When she tells me that we meet in the dreaming—she, Evelyn, and I—as beasts and women and family, I listen. I believe her. And I whisper that truth to the bear holed up in the caverns of my heart. I tell her that I need to wear her skin when I walk the ways of dreaming. That I need her sight in the darkness and her nose to pick out the path that will lead us all together again. I tell her that our wolf daughter is still out there, in the unknowable place that is inside and beyond me. That her soul is still taking shape, even when no one is looking. I tell her we should be looking.

I know my children. To know them in an unknowable place that is inside me and beyond me is to know the shapes their souls take. It is to believe in those shapes long after their bodies are gone, long after mine is gone. It is to feel the shape of my own soul curled around theirs. It is to build a meeting place for us in the dreaming, and to walk the night paths there again and again. It is to learn to bloom in the dark, so that when the sun fades, we go on, a garden unto ourselves.

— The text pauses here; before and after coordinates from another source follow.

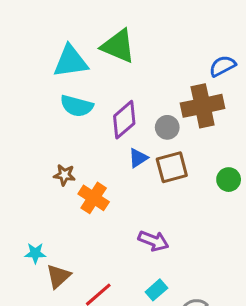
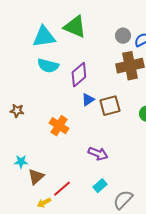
gray circle: (167, 127) -> (123, 36), moved
brown star: (64, 175) -> (17, 111), moved

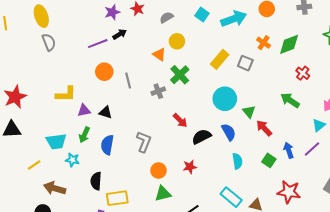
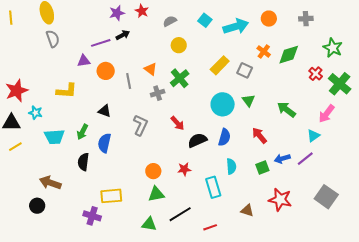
orange triangle: (159, 54) -> (151, 69), moved
red cross: (303, 73) -> (316, 74), moved
purple triangle: (84, 110) -> (84, 61), moved
green triangle: (249, 112) -> (249, 100), moved
blue semicircle: (229, 132) -> (224, 137), turned 42
gray L-shape: (144, 142) -> (140, 125), moved
blue arrow: (289, 150) -> (282, 159), turned -91
cyan star: (72, 160) -> (35, 113), moved
green square: (269, 160) -> (262, 167), turned 32
yellow line: (34, 165) -> (15, 147), moved
black semicircle: (96, 181) -> (83, 162), moved
cyan rectangle: (231, 197) -> (213, 187), moved, turned 30

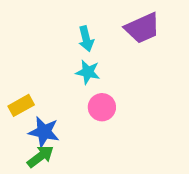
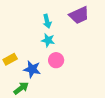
blue star: (44, 132) -> (32, 69), moved

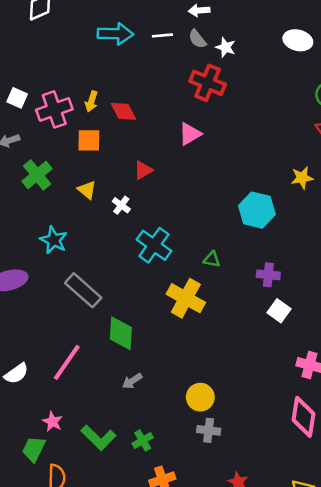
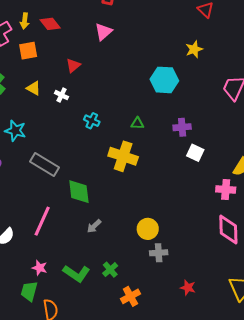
cyan cross: (154, 245) -> (92, 121), size x0.6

To be a mother is to be the soil in which your children take root. If they are to thrive, you must dig your ground deep into the world beneath this one. Then, when the topsoil washes away, they will hold fast. And you will have a place to return to where they are. You must know their souls better than you know their bodies.

I hope that when Evelyn died, when she was released so unexpectedly from the hold of her body, that her spirit ran like the wolf she became, and that the medicine of her heart poured out like a never-ending howl. I will listen for her song in the dark, and howl back whenever I hear her. I will sit at the mouth of the cave for as long as my bear heart needs. I will wait for it to emerge and take a new shape, one that can run at my daughter's side.